今までだと、以下のようにVMwareサイト (myvmware)より、パッケージをダウンロードして、サーバーにインストールすることで該当のPowerCLIが使えました。

しかし、配布方法が、PowerCLI 6.5.1 バージョンより Microsoft PowerShell の配布モデル(PowerShell Gallery からインストールする方法)に合わせられているようです。

今回、PowerCLI 6.5.1 をインストールしたいサーバーは “Windows Server 2012 R2” を想定にしているとします。2012R2 では、デフォルトで WindowsPowerShell version 4 がインストールされていますが、このバージョンでは PowerCLI 6.5.1 をインストールするためのモジュールが入ってない状態です。そのため、まずは WindowsPowerShell バージョンを更新(4→5)し、その後に PowerCLI 6.5.1 をインストールする簡単な流れとなります。

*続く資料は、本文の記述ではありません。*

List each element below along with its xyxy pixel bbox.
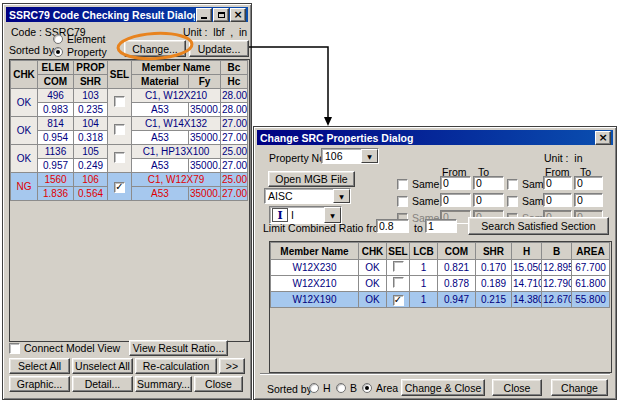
same-h-from-input[interactable] [440,176,471,190]
open-mgb-file-button[interactable]: Open MGB File [268,171,355,187]
row-select-checkbox[interactable] [114,152,125,163]
sort-h-radio[interactable]: H [309,382,331,394]
section-table-area: Member Name CHK SEL LCB COM SHR H B AREA… [269,241,612,373]
checkbox-icon[interactable] [507,196,518,207]
radio-icon[interactable] [53,34,63,44]
same-tw-to-input[interactable] [574,176,603,190]
checkbox-icon[interactable] [507,179,518,190]
detail-button[interactable]: Detail... [72,376,133,392]
sorted-by-label: Sorted by [267,383,312,395]
limit-to-input[interactable] [425,219,457,233]
row-select-checkbox[interactable] [393,261,404,272]
checkbox-icon[interactable] [397,179,408,190]
graphic-button[interactable]: Graphic... [9,376,70,392]
col-com: COM [38,75,74,89]
material-value: A53 [132,187,189,201]
sort-area-radio[interactable]: Area [362,382,398,394]
same-tf1-from-input[interactable] [543,193,572,207]
hc-value: 27.00 [221,187,248,201]
row-select-checkbox[interactable] [393,277,404,288]
row-select-checkbox[interactable] [114,96,125,107]
member-name: W12X210 [271,276,359,292]
limit-from-input[interactable] [376,219,409,233]
close-window-button[interactable]: × [595,131,611,145]
left-title-bar[interactable]: SSRC79 Code Checking Result Dialog × [6,7,248,22]
limit-to-label: to [414,222,423,234]
select-all-button[interactable]: Select All [9,358,70,374]
close-button[interactable]: Close [194,376,243,392]
sort-element-radio[interactable]: Element [53,33,106,45]
chevron-down-icon: ▼ [330,212,335,219]
checkbox-icon[interactable] [397,196,408,207]
search-satisfied-section-button[interactable]: Search Satisfied Section [468,217,609,235]
dropdown-button[interactable]: ▼ [324,207,341,223]
sel-cell [387,276,410,292]
same-b1-from-input[interactable] [440,193,471,207]
table-row[interactable]: OK 814 104 C1, W14X132 27.00 [11,117,248,131]
close-window-button[interactable]: × [230,8,246,22]
table-row[interactable]: OK 1136 105 C1, HP13X100 25.00 [11,145,248,159]
radio-icon[interactable] [53,47,63,57]
sel-cell [387,292,410,308]
col-h: H [512,243,542,260]
recalculation-button[interactable]: Re-calculation [135,358,217,374]
minimize-button[interactable] [196,8,212,22]
view-result-ratio-button[interactable]: View Result Ratio... [129,340,228,356]
same-h-to-input[interactable] [473,176,504,190]
col-lcb: LCB [410,243,438,260]
change-button[interactable]: Change... [124,40,186,57]
col-shr: SHR [476,243,512,260]
sort-b-radio[interactable]: B [336,382,357,394]
header-row: Member Name CHK SEL LCB COM SHR H B AREA [271,243,610,260]
member-name: C1, W12X210 [132,89,221,103]
radio-icon[interactable] [362,383,372,393]
sort-property-radio[interactable]: Property [53,46,107,58]
same-b1-to-input[interactable] [473,193,504,207]
col-fy: Fy [189,75,221,89]
table-row[interactable]: NG 1560 106 C1, W12X79 25.00 [11,173,248,187]
bc-value: 27.00 [221,117,248,131]
close-button[interactable]: Close [492,379,542,396]
table-row[interactable]: W12X210 OK 1 0.878 0.189 14.710 12.790 6… [271,276,610,292]
change-and-close-button[interactable]: Change & Close [401,379,485,396]
summary-button[interactable]: Summary... [135,376,192,392]
fy-value: 35000.0 [189,131,221,145]
sel-cell [387,260,410,276]
shr-value: 0.189 [476,276,512,292]
same-tw-from-input[interactable] [543,176,572,190]
dropdown-button[interactable]: ▼ [333,189,350,203]
more-button[interactable]: >> [219,358,245,374]
same-tf1-to-input[interactable] [574,193,603,207]
radio-icon[interactable] [336,383,346,393]
row-select-checkbox[interactable] [393,295,404,306]
col-member-name: Member Name [132,61,221,75]
sel-cell [108,117,132,145]
right-title-bar[interactable]: Change SRC Properties Dialog × [257,130,613,145]
b-value: 12.670 [542,292,572,308]
member-name: C1, HP13X100 [132,145,221,159]
change-button[interactable]: Change [551,379,608,396]
property-no-dropdown[interactable]: 106 ▼ [321,148,379,164]
table-row[interactable]: OK 496 103 C1, W12X210 28.00 [11,89,248,103]
db-dropdown[interactable]: AISC ▼ [264,188,351,204]
table-row[interactable]: W12X190 OK 1 0.947 0.215 14.380 12.670 5… [271,292,610,308]
row-select-checkbox[interactable] [114,182,125,193]
unselect-all-button[interactable]: Unselect All [72,358,133,374]
b-value: 12.895 [542,260,572,276]
connector-arrow-line [249,47,328,119]
update-button[interactable]: Update... [189,40,249,57]
checkbox-icon[interactable] [9,343,20,354]
connect-model-view-checkbox[interactable]: Connect Model View [9,342,120,354]
maximize-button[interactable] [213,8,229,22]
dropdown-button[interactable]: ▼ [361,149,378,163]
property-no-value: 106 [322,150,361,162]
sorted-by-label: Sorted by [9,44,54,56]
unit-label: Unit : in [544,152,583,164]
table-row[interactable]: W12X230 OK 1 0.821 0.170 15.050 12.895 6… [271,260,610,276]
col-b: B [542,243,572,260]
change-src-properties-dialog: Change SRC Properties Dialog × Property … [253,126,617,400]
col-shr: SHR [74,75,108,89]
radio-icon[interactable] [309,383,319,393]
fy-value: 35000.0 [189,187,221,201]
row-select-checkbox[interactable] [114,124,125,135]
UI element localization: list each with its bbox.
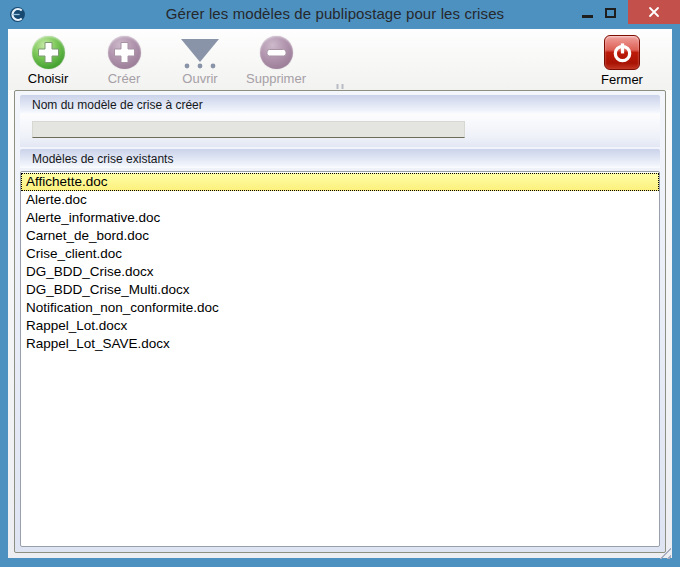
supprimer-label: Supprimer [246,71,306,86]
window-body: Choisir Créer [8,29,672,558]
maximize-button[interactable] [599,0,622,24]
choisir-button[interactable]: Choisir [12,29,84,86]
templates-group: Modèles de crise existants Affichette.do… [20,149,660,547]
maximize-icon [605,8,616,18]
mauve-plus-icon [108,36,141,69]
fermer-button[interactable]: Fermer [592,29,652,87]
content-area: Nom du modèle de crise à créer Modèles d… [8,90,672,558]
main-panel: Nom du modèle de crise à créer Modèles d… [14,90,666,553]
list-item[interactable]: Rappel_Lot.docx [21,317,659,335]
name-input[interactable] [32,121,465,138]
dropdown-triangle-icon [179,36,221,69]
list-item[interactable]: DG_BDD_Crise_Multi.docx [21,281,659,299]
window-title: Gérer les modèles de publipostage pour l… [0,0,580,26]
toolbar: Choisir Créer [8,29,672,90]
mauve-minus-icon [260,36,293,69]
splitter-grip[interactable] [337,84,344,89]
fermer-label: Fermer [601,72,643,87]
window: Gérer les modèles de publipostage pour l… [0,0,680,567]
templates-group-header: Modèles de crise existants [20,149,660,168]
supprimer-button[interactable]: Supprimer [240,29,312,86]
ouvrir-button[interactable]: Ouvrir [164,29,236,86]
list-item[interactable]: Alerte_informative.doc [21,209,659,227]
list-item[interactable]: Alerte.doc [21,191,659,209]
list-item[interactable]: Carnet_de_bord.doc [21,227,659,245]
choisir-label: Choisir [28,71,68,86]
list-item[interactable]: Crise_client.doc [21,245,659,263]
template-list[interactable]: Affichette.docAlerte.docAlerte_informati… [20,171,660,547]
minimize-icon [582,15,593,18]
window-controls [576,0,680,24]
list-item[interactable]: Rappel_Lot_SAVE.docx [21,335,659,353]
minimize-button[interactable] [576,0,599,24]
name-input-row [20,114,660,147]
name-group: Nom du modèle de crise à créer [20,95,660,147]
close-icon [648,6,660,18]
titlebar: Gérer les modèles de publipostage pour l… [0,0,680,29]
power-icon [604,35,640,70]
list-item[interactable]: Notification_non_conformite.doc [21,299,659,317]
list-item[interactable]: DG_BDD_Crise.docx [21,263,659,281]
creer-button[interactable]: Créer [88,29,160,86]
green-plus-icon [32,36,65,69]
creer-label: Créer [108,71,141,86]
name-group-header: Nom du modèle de crise à créer [20,95,660,114]
close-button[interactable] [628,0,680,24]
list-item[interactable]: Affichette.doc [21,173,659,191]
ouvrir-label: Ouvrir [182,71,217,86]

では、早速スクリーンショットをベースで見ていきましょう。

1.まずは現在の Windwos PowerShell バージョン(ver.4) を確認しましょう。

$psversiontable.psversion コマンドにてバージョンが確認可能です。

2. Microsoft サイトより、Windows Management Framework 5.0をダウンロードします。

“Download” ボタンをクリックし、

“Win8.1AndW2K12R2-KB3134758-x64.msu”の Checkbox にCheckinしてファイルをダウンロードしてください。その後、ファイルを実行すると、

このように、”…インストールしますか?” とポップアップされます。

OSバージョンに互換性がないパッケージバージョンの場合は、次へ進めない旨のメッセージがポップアップされます。以降は、規約に同意して次へインストール進めていけばOKです。

3. インストール完了後、バージョンを確認すると ver.5 になっていることが確認できます。

4. これで VMware.PowerCLI がインストール可能な状態となりました。

以下のコマンドで PowerCLI モジュールがサーチできることを確認してください。

Find-Module -Name VMware.PowerCLI

5. VMware.PowerCLI モジュールも確認できましたし、次へローカルシステム上に使用可能な VMware モジュールがあるか確認します。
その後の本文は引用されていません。